Pixel coordinate grounding data:

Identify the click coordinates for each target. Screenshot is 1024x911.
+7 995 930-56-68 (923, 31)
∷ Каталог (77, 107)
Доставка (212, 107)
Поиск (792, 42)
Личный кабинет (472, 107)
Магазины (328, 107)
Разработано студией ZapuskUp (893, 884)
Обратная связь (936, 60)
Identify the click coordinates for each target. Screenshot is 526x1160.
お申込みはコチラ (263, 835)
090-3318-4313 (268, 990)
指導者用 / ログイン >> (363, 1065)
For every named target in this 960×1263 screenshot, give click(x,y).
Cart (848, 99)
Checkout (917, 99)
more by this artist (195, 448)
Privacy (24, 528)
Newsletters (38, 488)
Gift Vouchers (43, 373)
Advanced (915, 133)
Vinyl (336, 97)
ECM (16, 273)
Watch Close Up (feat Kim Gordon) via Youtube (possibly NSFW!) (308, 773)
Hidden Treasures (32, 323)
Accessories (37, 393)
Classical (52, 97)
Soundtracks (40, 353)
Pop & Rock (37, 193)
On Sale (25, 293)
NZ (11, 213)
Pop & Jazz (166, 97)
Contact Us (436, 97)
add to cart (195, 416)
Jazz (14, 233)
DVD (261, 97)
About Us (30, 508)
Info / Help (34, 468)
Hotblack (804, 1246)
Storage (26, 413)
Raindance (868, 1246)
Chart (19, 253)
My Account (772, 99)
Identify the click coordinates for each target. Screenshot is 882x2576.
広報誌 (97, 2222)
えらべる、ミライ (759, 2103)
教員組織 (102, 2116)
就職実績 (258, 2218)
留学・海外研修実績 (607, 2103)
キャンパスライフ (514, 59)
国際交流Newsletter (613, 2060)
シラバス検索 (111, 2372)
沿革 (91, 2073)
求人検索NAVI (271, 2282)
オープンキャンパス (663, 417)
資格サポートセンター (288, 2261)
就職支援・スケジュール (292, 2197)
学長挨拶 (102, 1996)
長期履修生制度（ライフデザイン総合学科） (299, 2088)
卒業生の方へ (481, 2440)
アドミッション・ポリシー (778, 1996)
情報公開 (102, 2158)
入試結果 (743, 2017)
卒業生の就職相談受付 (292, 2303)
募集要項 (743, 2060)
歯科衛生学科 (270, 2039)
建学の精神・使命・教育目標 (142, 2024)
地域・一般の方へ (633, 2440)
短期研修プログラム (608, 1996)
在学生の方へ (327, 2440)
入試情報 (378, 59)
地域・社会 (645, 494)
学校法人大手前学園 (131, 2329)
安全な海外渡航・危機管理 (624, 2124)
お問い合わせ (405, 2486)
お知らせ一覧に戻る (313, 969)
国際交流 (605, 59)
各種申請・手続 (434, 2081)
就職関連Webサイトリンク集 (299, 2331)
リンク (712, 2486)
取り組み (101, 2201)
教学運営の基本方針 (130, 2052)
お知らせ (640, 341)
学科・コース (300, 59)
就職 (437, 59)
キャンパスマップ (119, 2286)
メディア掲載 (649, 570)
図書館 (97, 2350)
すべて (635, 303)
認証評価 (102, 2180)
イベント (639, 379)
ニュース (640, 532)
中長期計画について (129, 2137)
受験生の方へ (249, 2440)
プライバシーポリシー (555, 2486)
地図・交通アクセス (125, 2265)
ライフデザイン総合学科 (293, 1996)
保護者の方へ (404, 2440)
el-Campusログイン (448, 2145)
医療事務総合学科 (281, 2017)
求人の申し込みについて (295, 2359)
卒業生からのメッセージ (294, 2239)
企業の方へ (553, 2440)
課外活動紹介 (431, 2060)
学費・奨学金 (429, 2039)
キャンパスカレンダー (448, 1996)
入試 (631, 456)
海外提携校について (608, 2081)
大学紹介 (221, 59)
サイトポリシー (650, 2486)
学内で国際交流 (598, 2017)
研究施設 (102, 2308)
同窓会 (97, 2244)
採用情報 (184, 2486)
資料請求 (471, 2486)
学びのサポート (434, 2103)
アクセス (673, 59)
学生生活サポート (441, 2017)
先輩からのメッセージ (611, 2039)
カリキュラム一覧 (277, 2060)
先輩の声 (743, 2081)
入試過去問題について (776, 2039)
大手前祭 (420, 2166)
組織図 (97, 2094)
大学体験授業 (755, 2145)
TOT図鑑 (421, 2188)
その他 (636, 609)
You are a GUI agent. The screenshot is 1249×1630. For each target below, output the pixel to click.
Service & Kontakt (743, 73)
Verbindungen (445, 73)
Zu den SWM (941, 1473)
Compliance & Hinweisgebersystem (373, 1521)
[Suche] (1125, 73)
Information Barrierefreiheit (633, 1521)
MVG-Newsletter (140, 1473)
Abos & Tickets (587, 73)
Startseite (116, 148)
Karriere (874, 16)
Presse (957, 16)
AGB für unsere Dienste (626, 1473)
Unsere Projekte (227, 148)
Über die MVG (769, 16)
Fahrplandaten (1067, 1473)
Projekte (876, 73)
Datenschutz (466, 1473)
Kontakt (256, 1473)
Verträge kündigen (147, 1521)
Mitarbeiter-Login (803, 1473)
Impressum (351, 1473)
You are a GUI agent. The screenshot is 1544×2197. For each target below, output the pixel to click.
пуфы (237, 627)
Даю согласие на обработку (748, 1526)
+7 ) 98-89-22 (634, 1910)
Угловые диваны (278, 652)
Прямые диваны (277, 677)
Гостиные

§ **TASK OBJECTIVE**
Say how many lines above include "each", please, and nothing else.

§ **REPLY**
5